А пониже — настоящая картина, в красках: сидит матрос на бульваре с нянькой, нянька пышная, млеет, ребенок в коляске откатился, в голос ревет. А матрос рукой обнял, взасос няньку целует, усы у матроса черные, форменка глаженая, фуражка — хлеб резать можно, такие поля острые. Сам другой рукой подбоченился, целуется, а глаз влево косит: там солдат идет — крупа. Солдат невидный, робкий, серый, — армия. И подпись: «Матросы всегда впереди». Нетопорчук сам до женского пола робок — обидел бог рожей и характером: нос картошкой, лицо в рытвинах, усы рыжие, с подпалинами, а характер застенчивый, — какая тут нянька! Но картинка ему нравится, — флотские всегда впереди, не он, так этот с черными усами, все равно — матрос…
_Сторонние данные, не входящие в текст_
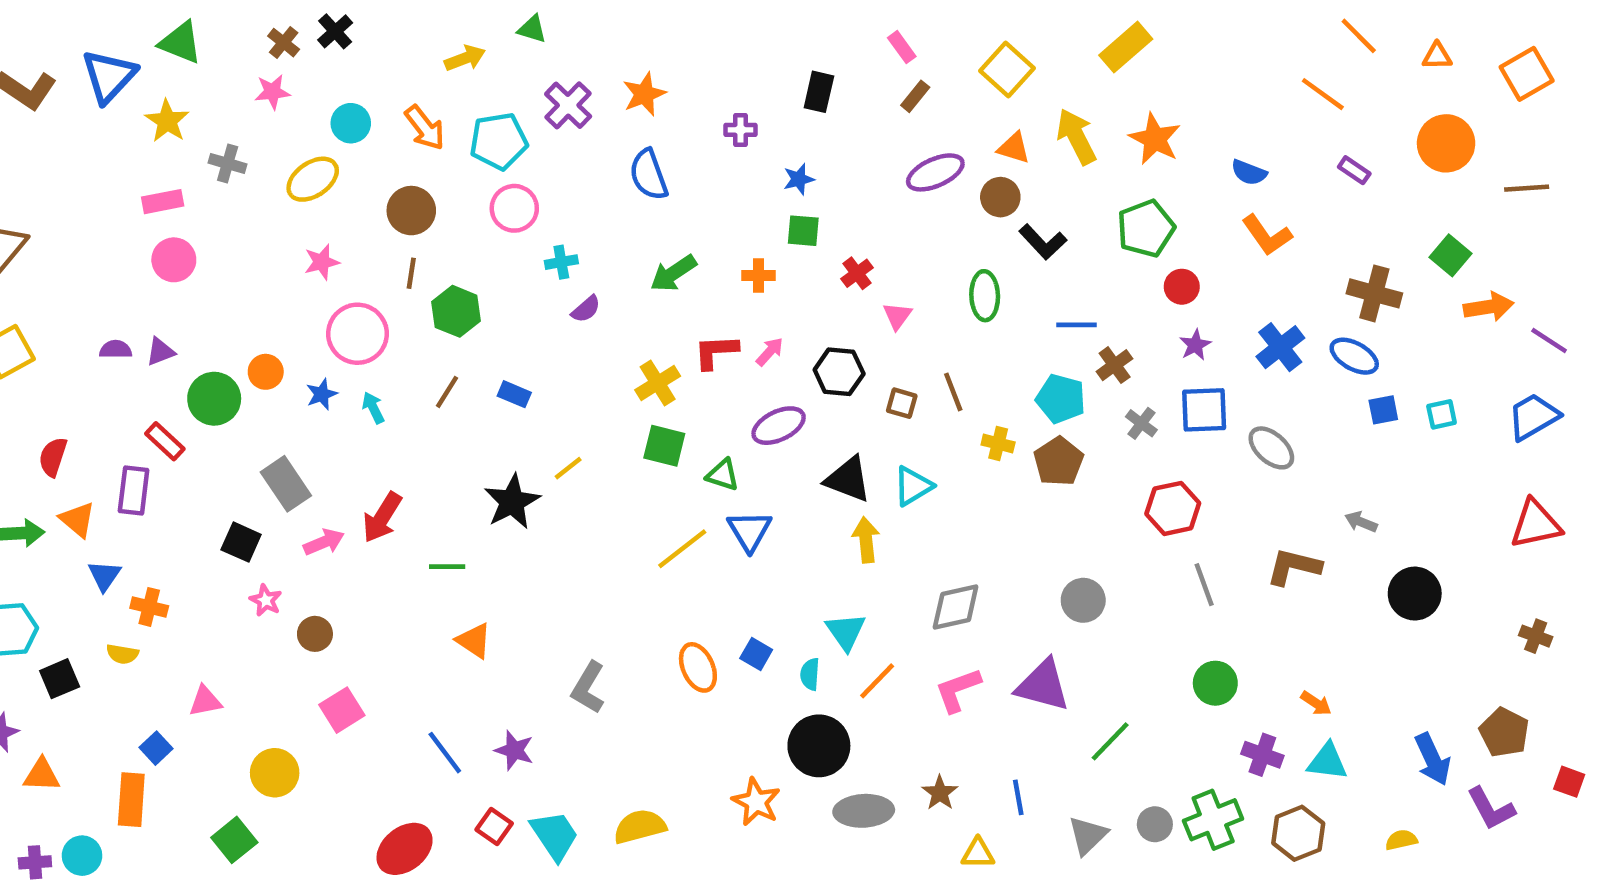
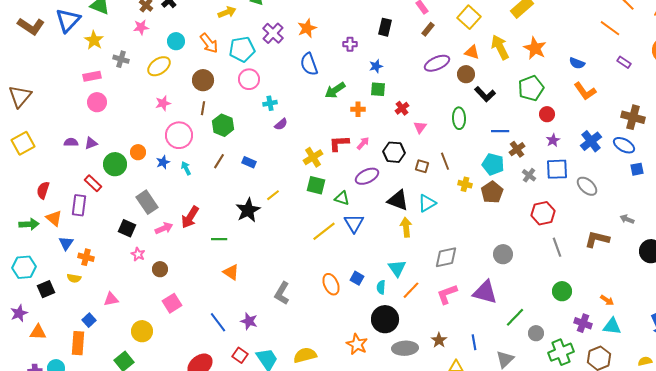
green arrow: (673, 273) -> (335, 90), moved
gray circle: (1155, 824) -> (536, 333), moved

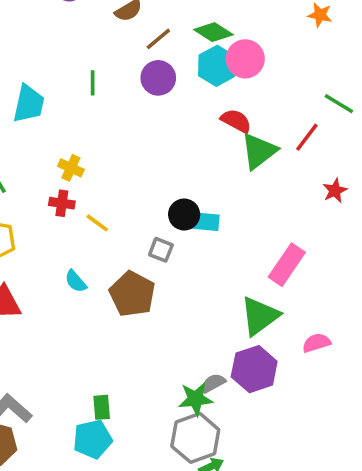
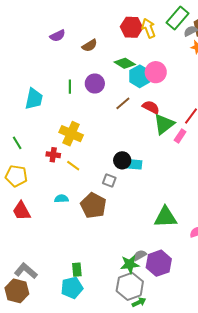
green diamond: (213, 32) -> (125, 63), moved
brown line: (158, 39) -> (123, 103), moved
purple circle: (158, 78) -> (95, 84), moved
yellow cross: (71, 168) -> (71, 134), moved, size x1.6
pink rectangle: (287, 265) -> (180, 136), moved, size x0.6
cyan semicircle: (76, 281) -> (61, 199), turned 128
green triangle: (260, 316) -> (165, 217), turned 35
purple hexagon: (254, 369) -> (159, 263), moved

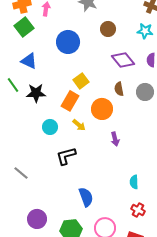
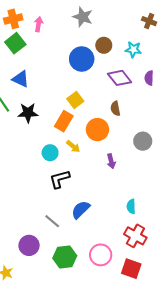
cyan star: (145, 31) -> (133, 50), moved
blue circle: (68, 42) -> (82, 59), moved
gray circle: (145, 92) -> (143, 141), moved
cyan circle: (50, 127) -> (50, 153), moved
gray line: (21, 173) -> (52, 221), moved
blue semicircle: (86, 197) -> (81, 210), moved, turned -114
red cross: (138, 210) -> (135, 236), size x1.5

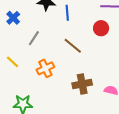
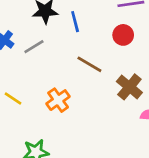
gray line: (34, 38) -> (34, 47), moved, turned 35
brown cross: (82, 84) -> (129, 87), moved, turned -30

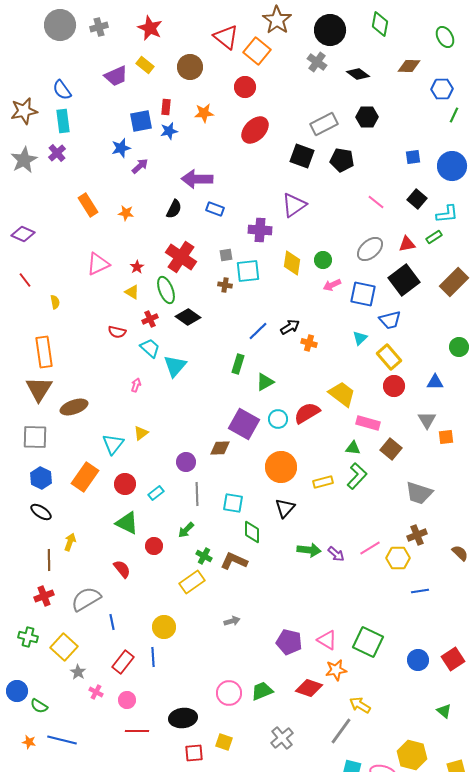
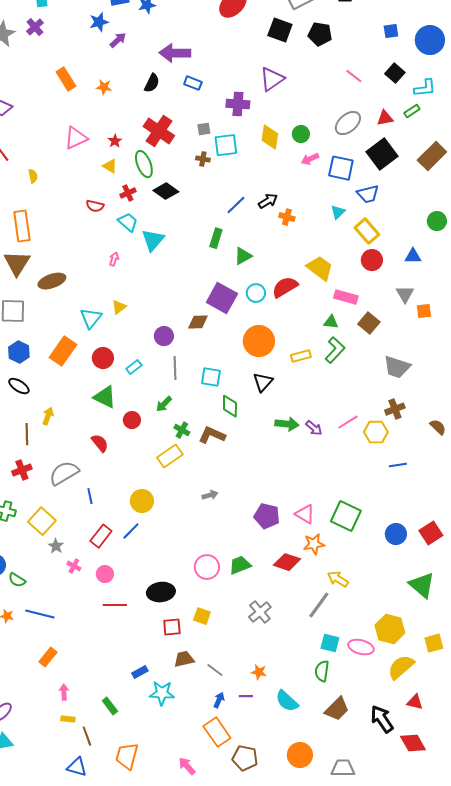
blue line: (153, 657) -> (131, 531), turned 48
green triangle: (444, 711) -> (422, 585), size x1.8

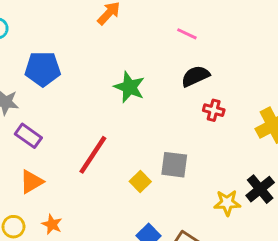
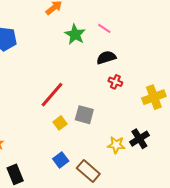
green star: (129, 87) -> (75, 34), moved
red line: (93, 155) -> (52, 95), moved

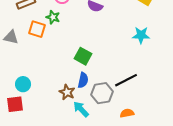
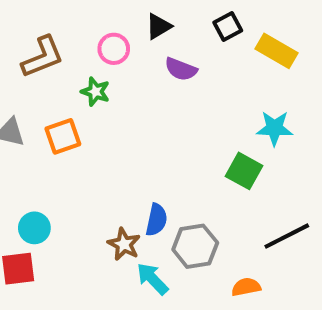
orange square: (37, 29) -> (63, 136), moved, turned -36
green square: (83, 56) -> (244, 171), moved
black line: (126, 80) -> (287, 236), moved

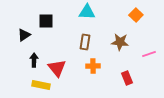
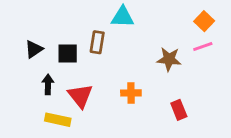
orange square: (136, 15) -> (204, 21), moved
black square: (46, 21) -> (68, 54), moved
brown rectangle: (85, 42) -> (97, 42), moved
pink line: (149, 54) -> (203, 46), moved

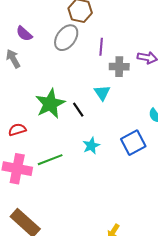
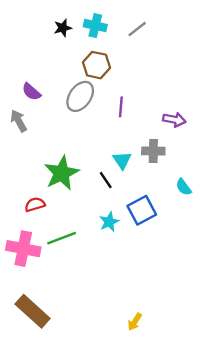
gray cross: (119, 67) -> (153, 151), moved
black line: (78, 110) -> (106, 180), moved
red semicircle: (17, 130) -> (35, 204), moved
blue square: (133, 143) -> (142, 210), moved

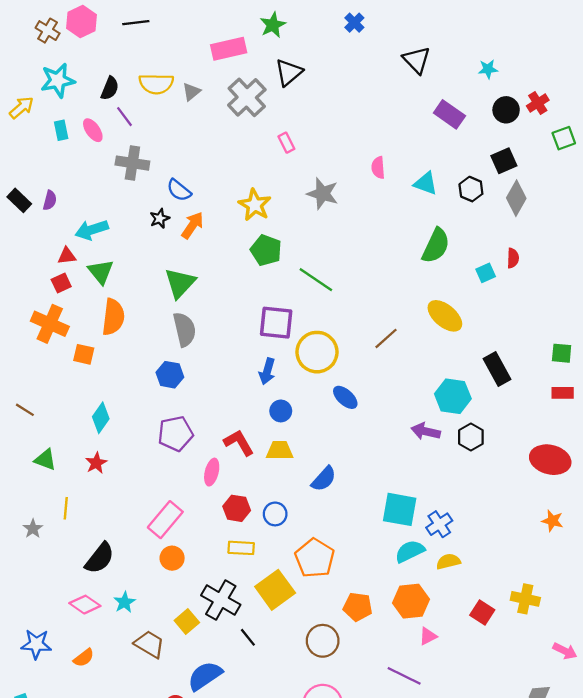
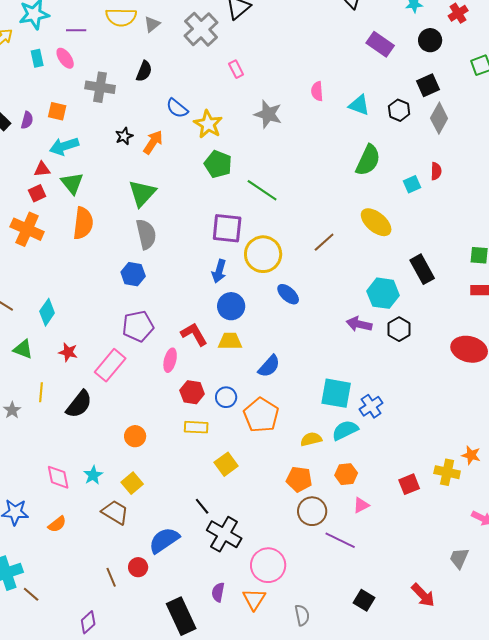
black semicircle: (110, 88) -> (144, 71), moved
red cross: (538, 103) -> (458, 13), moved
purple line: (125, 117) -> (76, 30), moved, turned -54
blue semicircle: (179, 190) -> (177, 108), moved
orange square: (84, 354) -> (57, 111), moved
blue circle: (281, 411) -> (231, 306), size x1.4
cyan diamond: (101, 418) -> (47, 312), moved
red star: (96, 463) -> (68, 352), turned -30
pink rectangle: (165, 520) -> (110, 365), moved
orange star: (552, 521) -> (471, 455), moved
black semicircle: (100, 558) -> (79, 404), moved
orange pentagon: (315, 558) -> (261, 415), moved
yellow semicircle: (448, 562) -> (311, 439), moved
yellow square: (275, 590) -> (226, 464), size x0.7
black cross: (221, 600) -> (224, 534), moved
orange hexagon: (411, 601) -> (346, 474), size x0.7
pink diamond: (85, 605) -> (58, 477), turned 44
red square: (482, 612) -> (409, 484), turned 35
yellow square: (187, 622) -> (132, 483), moved
brown circle: (323, 641) -> (312, 511), moved

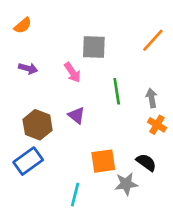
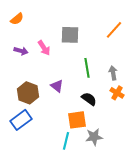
pink arrow: (72, 72) -> (44, 48), moved
black semicircle: (146, 162) -> (89, 99), moved
cyan line: (75, 195) -> (66, 141), moved

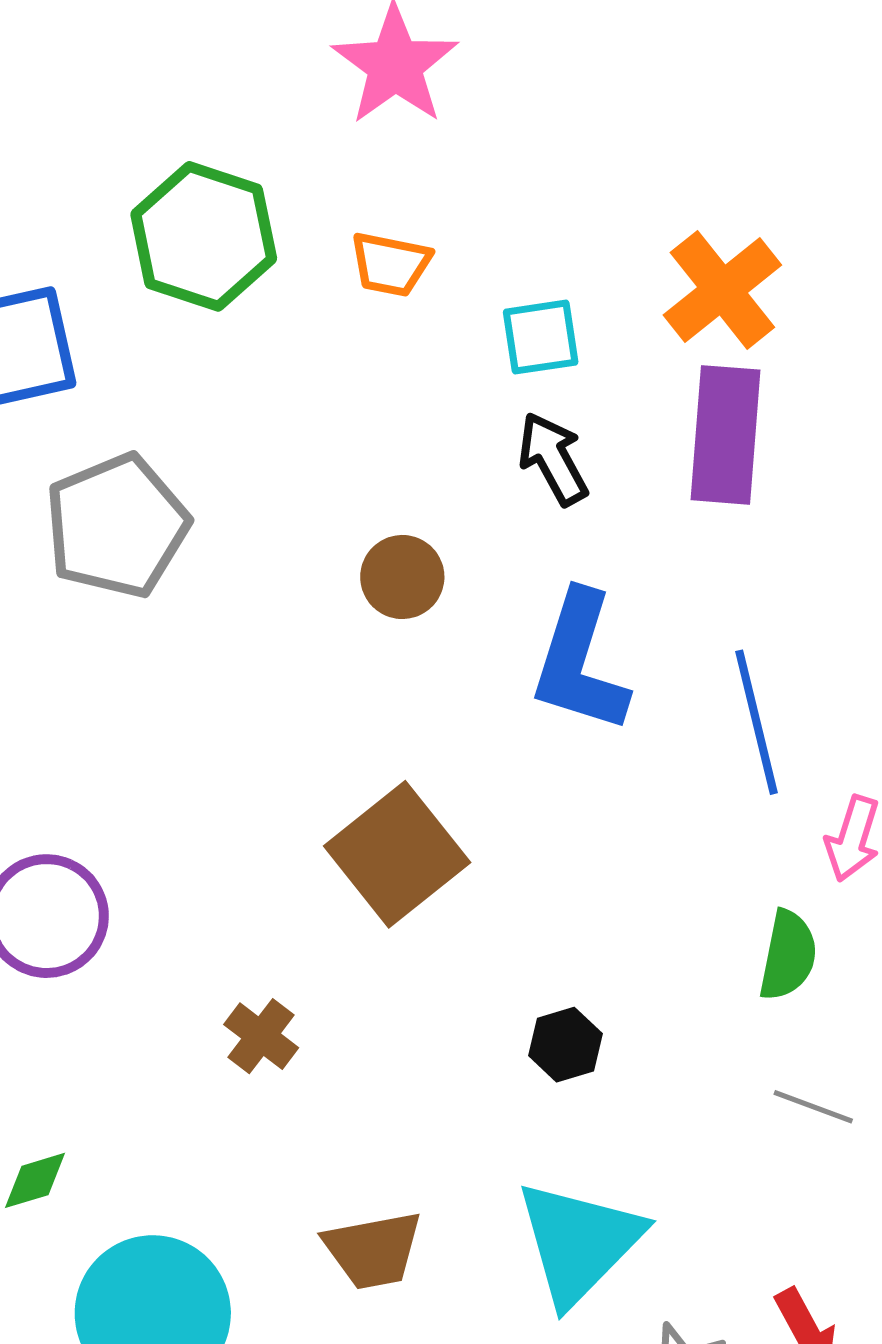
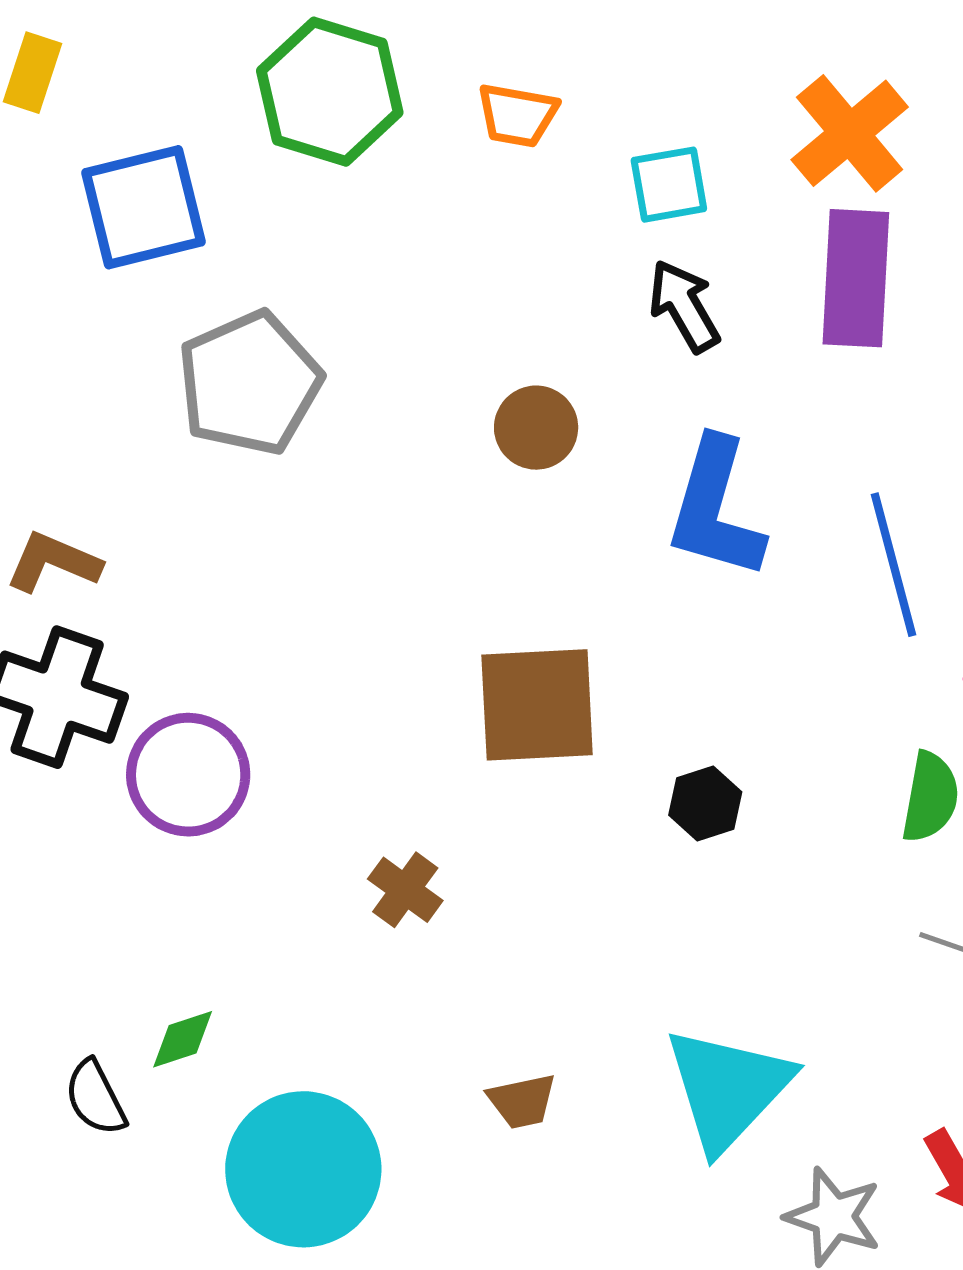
brown square: (397, 854) -> (537, 705), turned 37
black hexagon: (565, 1045) -> (705, 803), moved
brown trapezoid: (373, 1250) -> (522, 1101), size x0.7

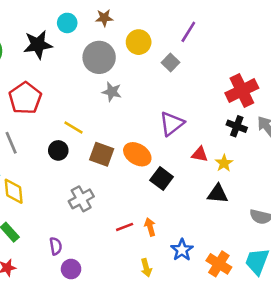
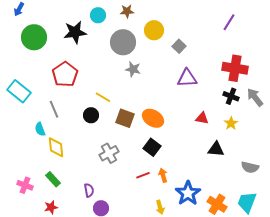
purple line: (188, 32) -> (229, 22), moved
red cross: (242, 91) -> (235, 68), turned 35
purple triangle: (172, 124) -> (187, 78), moved, turned 35
yellow star: (224, 163) -> (231, 123), moved
black square: (162, 178) -> (152, 147), moved
blue star: (182, 250) -> (188, 193), size x1.4

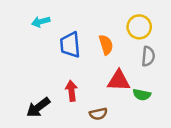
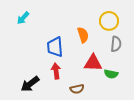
cyan arrow: (41, 22) -> (23, 18), moved, turned -32
blue trapezoid: (70, 45) -> (55, 47), moved

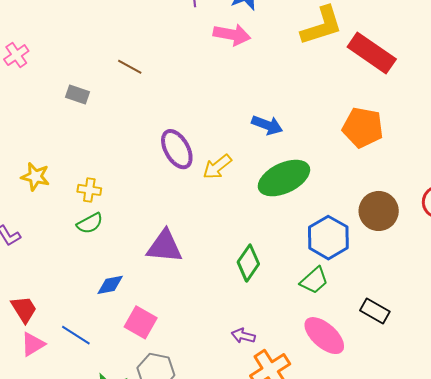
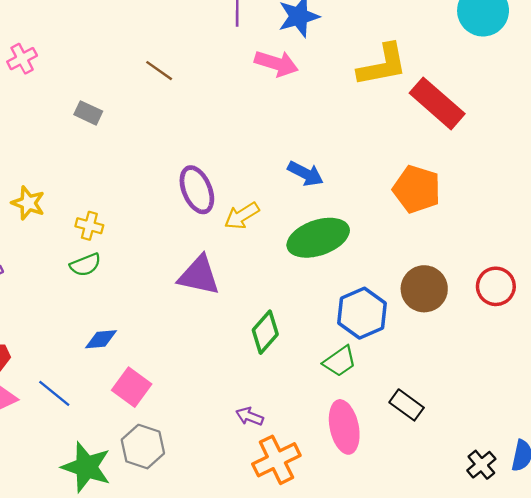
brown line: (130, 67) -> (159, 71), moved
purple triangle: (165, 246) -> (199, 276), moved
pink ellipse: (324, 336) -> (344, 427), turned 30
Крейсер «Олег» наклеен, на волне снят, волна громадная, полкрейсера накрыла; ахнуть можно, а снято из иллюминатора у самой воды, хитро снято, оказывает, будто волна такая и крейсер храбрый. Ну, конечно, и «Генералиссимус» висит в двух видах — с борту и с носу. На втором году сверхсрочной и сам Нетопорчук снялся — нашивки получил. Сидит на стуле, пальцы на коленях растопырил, глаза вытаращил, грудь колесом, а рожу сменить бы у баталера, рожа незавидная, не любит Нетопорчук своей рожи, наклеил потому, что посылать некому и место было.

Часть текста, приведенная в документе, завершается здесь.